Bonn (dpa/taz) – Geht es nach dem CDU-Bundestagsabgeordneten Heinrich Lummer, wird das Bundesverfassungsgericht demnächst wieder ein Urteil zur Meinungsfreiheit fällen müssen. Weil die Karlsruher Richter den Spruch „Soldaten sind Mörder“ durch Artikel 5 des Grundgesetzes gedeckt sehen, will der CDU- Rechtsaußen nun von ihnen wissen, ob dieser Schutz auch für seine Äußerung „Verfassungsrichter sind Mörder“ gilt. Denn, so Lummers Begründung für seine provokante These, Richter, die das Gut der Meinungsfreiheit „so weit dehnen, daß die Ehre, der Ruf und der gute Name eines Menschen dabei zerstört werden, treiben jene Menschen in den Tod, für die Ehre und der gute Ruf etwas bedeuten“. Weil Verfassungsrichter Rufmörder seien, seien sie potentielle Mörder.

Hätte Lummer in den am Montag veröffentlichten Beschluß geschaut, mit dem die Dritte Kammer des Ersten Senats die Verurteilung eines Kriegsdienstgegners wegen Volksverhetzung aufgehoben hatte, so hätte er sich seine Anfrage sparen können. Denn er hätte gelesen, daß Werturteile durchweg von Artikel 5 Abs. 1 GG geschützt sind, egal ob die Äußerung „wertvoll“ oder „wertlos“ ist.

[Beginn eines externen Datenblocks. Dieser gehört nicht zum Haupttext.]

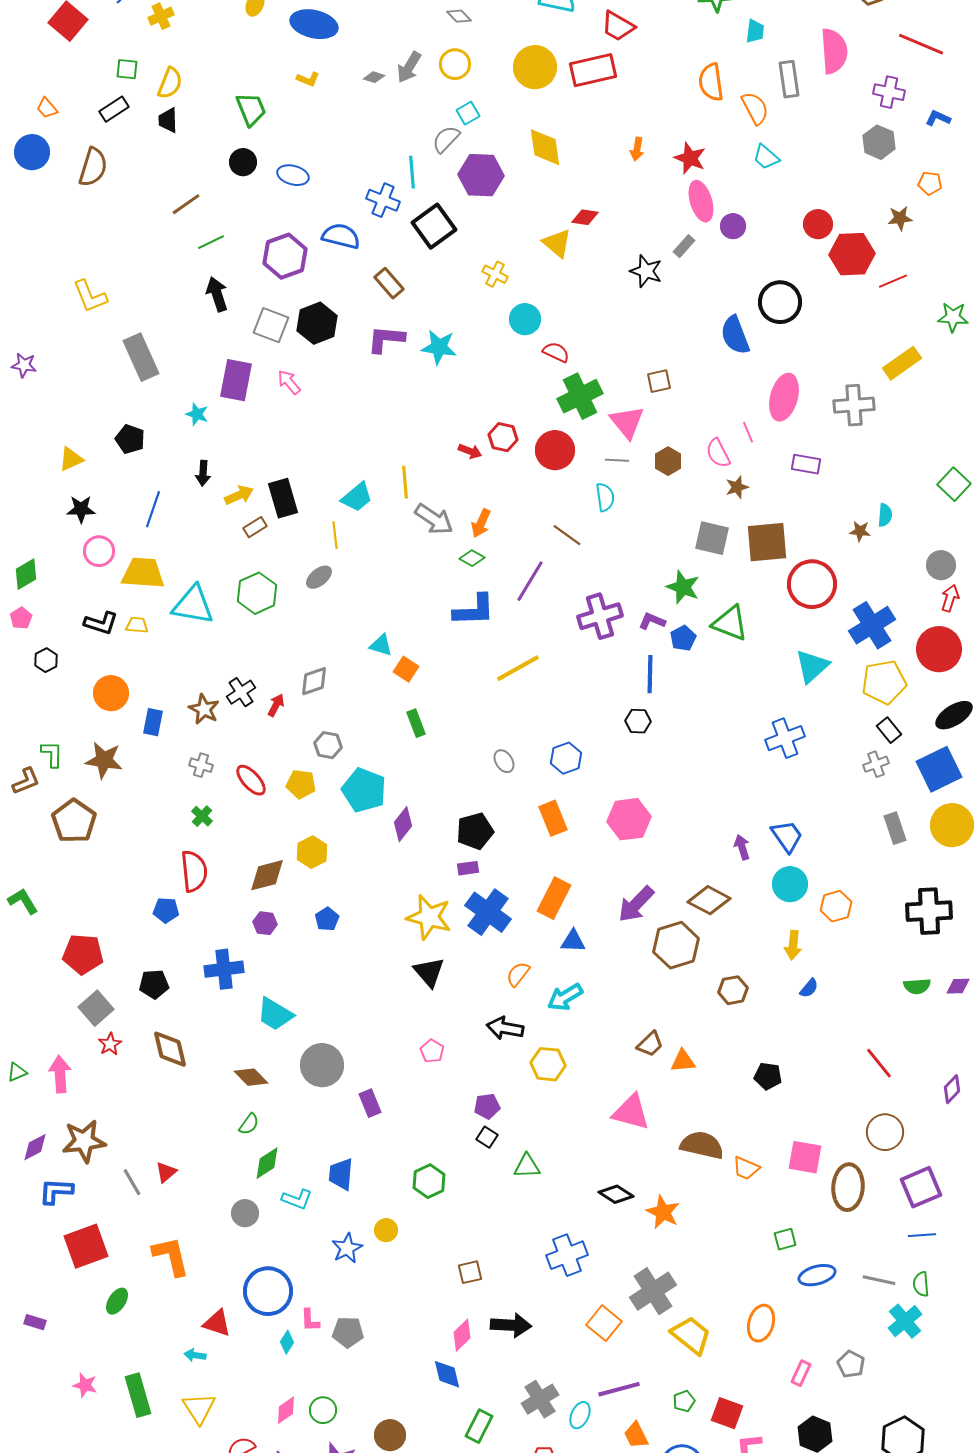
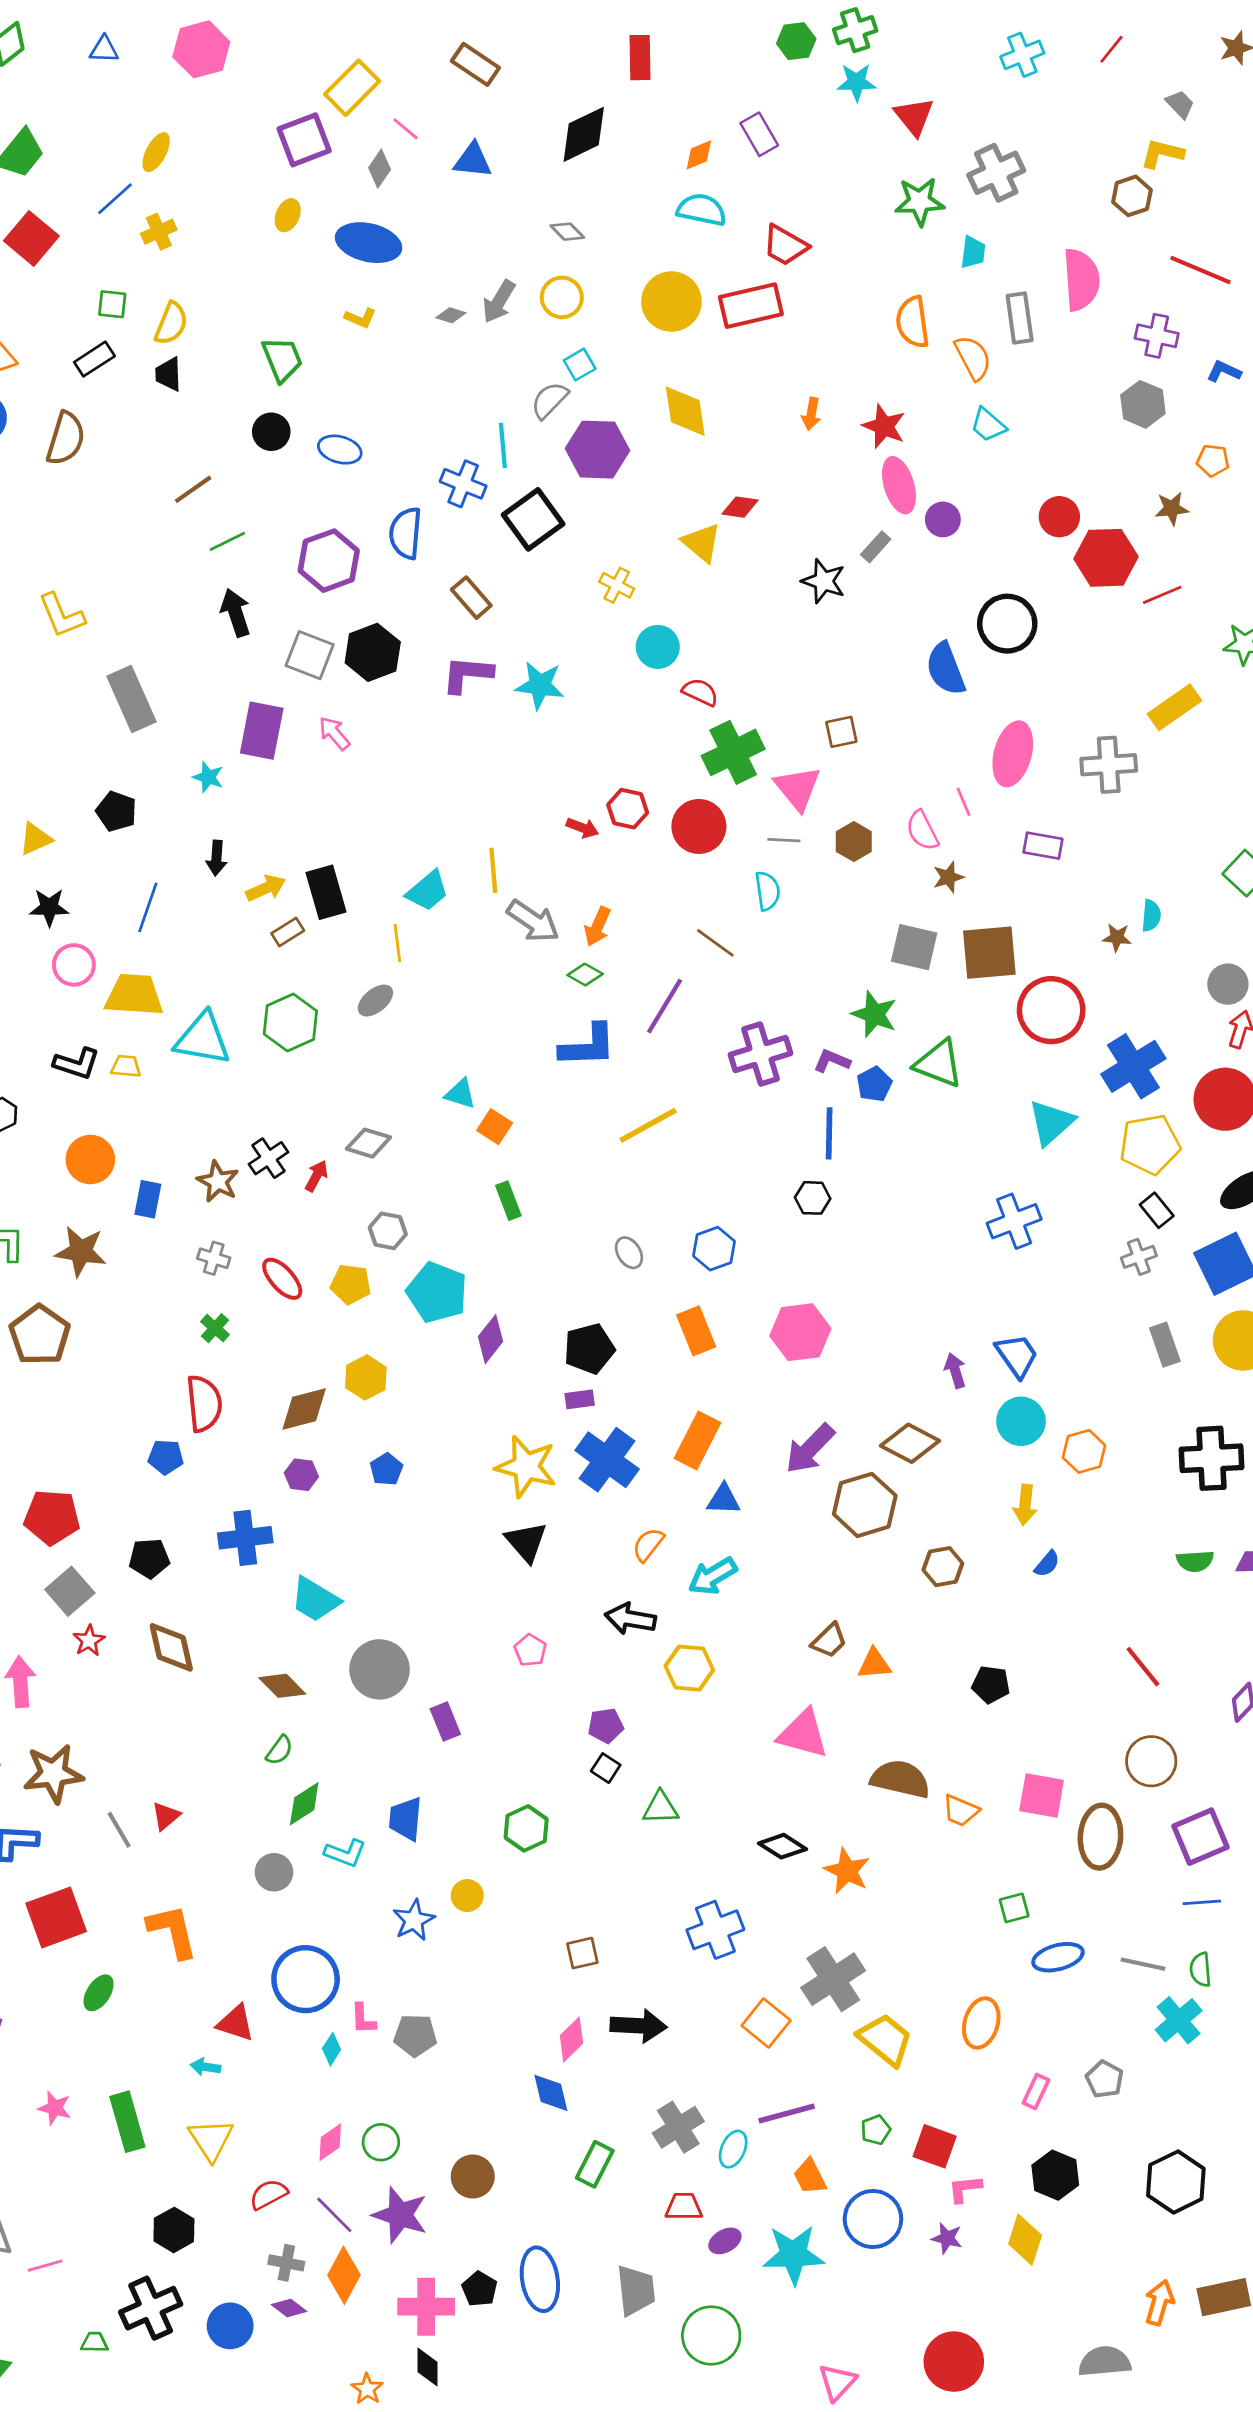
blue semicircle: (341, 236) -> (406, 533), turned -99
gray diamond: (314, 681) -> (369, 1143), turned 36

Die gleiche Empörung wie Lummer, und wohl die gleiche Unkenntnis des Urteilstextes, zeigten gestern eine Reihe seiner Parteifreunde. Der Bundestag hatte auf Antrag der Koalitionsparteien und der SPD eigens eine Debatte über das Urteil des Bundesverfassungsgerichts anberaumt. Bereits vor Beginn dieser Aussprache erklärte Bundestagspräsidentin Rita Süssmuth (CDU), sie könne die Entscheidung nicht nachvollziehen. „Wenn wir diese generalisierende Aussage so stehenlassen, könnte man am Ende über andere Gruppen unserer Gesellschaft ähnlich diffamierende Aussagen machen.“ Nach diesem Urteil sei sicher auch das Parlament gefordert, sich schützend vor die Bundeswehr zu stellen. Zum Bundeswehrschutz fühlte sich auch die Bundesregierung aufgerufen. Sie beschloß eine „Würdigung des Friedensdienstes der Bundeswehr“, denn der Beruf des Soldaten verlange auch die Bereitschaft zum Einsatz des eigenen Lebens. Der CSU-Vorsitzende Theo Waigel sagte, das Urteil werde die Soldaten „demotivieren und insgesamt eine Negativwirkung auf die Bundeswehr haben“.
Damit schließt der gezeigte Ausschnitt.